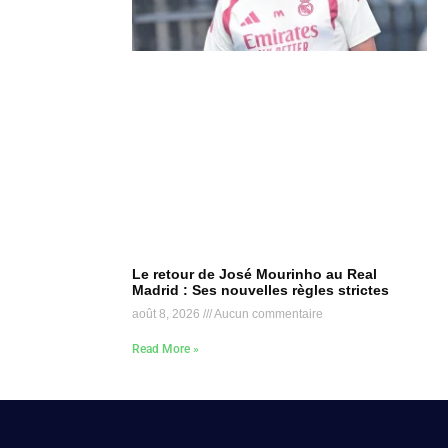
Le retour de José Mourinho au Real
Madrid : Ses nouvelles règles strictes
août 8, 2026
Aucun commentaire
Read More »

§ WORK INSTRUCTIONS
Please leave the images out and retype the rest of the material exactly.

§ SOLUTION FOR THIS TASK
Le retour de José Mourinho au Real
Madrid : Ses nouvelles règles strictes
août 8, 2026
Aucun commentaire
Read More »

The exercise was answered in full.